Your credit score could suffer because of the effect on your utilization rate, which is the difference between your credit limit and the debt you have on the card. If you close a credit card account under a DMP, your credit line will be reduced to the balance you have on the card, which is a 100% credit utilization rate. A credit utilization rate of 30% or less is recommended for a good credit score.

Your score could also take a hit if you agree to a lower monthly payment for one or more credit cards, which will be highlighted on your credit report as a debt that's not being repaid under the original agreement.

However, in the long term, a DMP could preserve your credit score better than alternatives such as letting the accounts go to collections, debt settlement or bankruptcy.

It's important to make sure that the credit card issuers correctly portray your DMP arrangement on credit reports, Griffin says. For example, the account should be listed as current if it's being handled within a DMP and payments have been consistent.

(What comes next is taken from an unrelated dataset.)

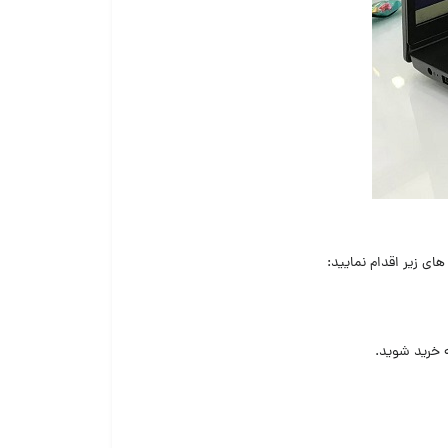
ه خرید شوید.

"It would be essential for the account to show a payment status of 'current,'" Griffin says. "If the account is reported as delinquent during the repayment period, it would hurt scores as well. In many cases, accounts are already seriously delinquent when they are entered into the DMP and would continue to show that delinquency if that is the case."

You'll want to check your credit report to make sure a creditor makes correct remarks about your account.

During the DMP, you might find that a creditor "re-ages" your account after you make a few on-time payments. This means that the account would be moved from delinquent to current based on your DMP and consistent payment schedule.

When the DMP is complete, make sure it's considered paid in full instead of settled, which would indicate that you didn't pay the full amount as agreed upon, Griffin says.

Klipa adds, "I don't know of any DMPs that are not paid in full, and therefore question any creditor who would report them as settled. If someone leaves the DMP and resolves with an individual creditor, settlement might be an option outside of the credit counseling disbursement process."

A credit score could go up by 100 points or more after three years on a DMP, according to a 2015 study by Clearpoint, which is a division of Money Management International. Clearpoint kept track of clients on DMPs and found that scores increased from an average of 529 to 635 in the first 36 months, thanks in large part to regular monthly payments. It's also possible the score would go up again once the debt is paid off.

While you're on a DMP you could still attain loans for secured debt, such as a mortgage or an auto loan, but your interest rate might be higher than you'd like if you've had too many recent delinquencies.

DMP Alternatives

If your debt load is overwhelming and your income and assets won't be able to cover a DMP-negotiated monthly payment, you might have to deal with debt settlement or bankruptcy.

There's some confusion between DMPs and debt settlement. With debt settlement, a company -- most likely a for-profit entity -- negotiates with creditors to allow you to pay part of the debt in an effort to resolve all of it. While the settlement company negotiates with the creditor, the company will ask you to send it payments each month that will be held in an account used for the eventual payment.

DMPs are usually handled by nonprofit organizations, while for-profit debt settlement companies offer debt repayment negotiation terms, Griffin says. It's important to understand the difference and what the implications will be for the debt.

Settlement arrangements could be a problem if you're not able to afford the monthly payments; creditors might not be able to settle all your debts; and if you stop paying your creditors -- as settlement companies sometimes recommend -- it could make your account delinquent.

"There isn't a one-size-fits-all for every consumer," Nitzsche says. "It depends upon the status of the debt."